Exercise prompt » Pull every "курса" line out of the data below.

Dataset records »
○ ○ ○ ○ ○ ○ ○

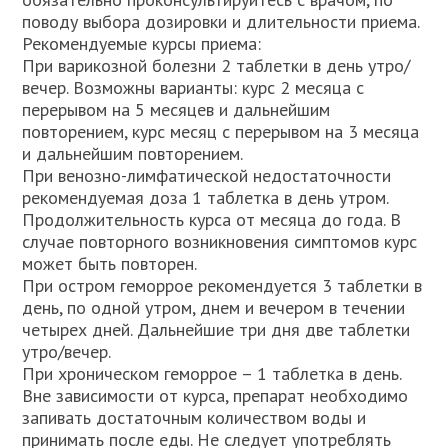
поводу выбора дозировки и длительности приема.
Рекомендуемые курсы приема:
При варикозной болезни 2 таблетки в день утро/
вечер. Возможны варианты: курс 2 месяца с
перерывом на 5 месяцев и дальнейшим
повторением, курс месяц с перерывом на 3 месяца
и дальнейшим повторением.
При венозно-лимфатической недостаточности
рекомендуемая доза 1 таблетка в день утром.
Продолжительность курса от месяца до года. В
случае повторного возникновения симптомов курс
может быть повторен.
При остром геморрое рекомендуется 3 таблетки в
день, по одной утром, днем и вечером в течении
четырех дней. Дальнейшие три дня две таблетки
утро/вечер.
При хроническом геморрое – 1 таблетка в день.
Вне зависимости от курса, препарат необходимо
запивать достаточным количеством воды и
принимать после еды. Не следует употреблять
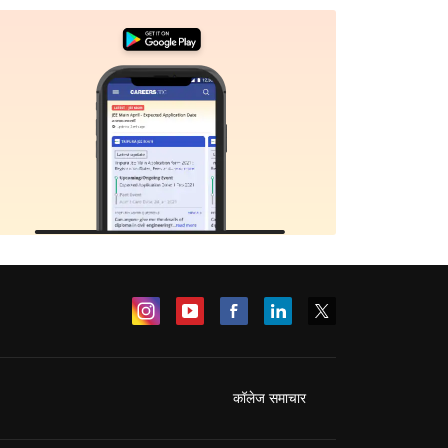
कॉलेज समाचार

○ ○ ○ ○ ○ ○ ○

Result for this task »
Продолжительность курса от месяца до года. В
Вне зависимости от курса, препарат необходимо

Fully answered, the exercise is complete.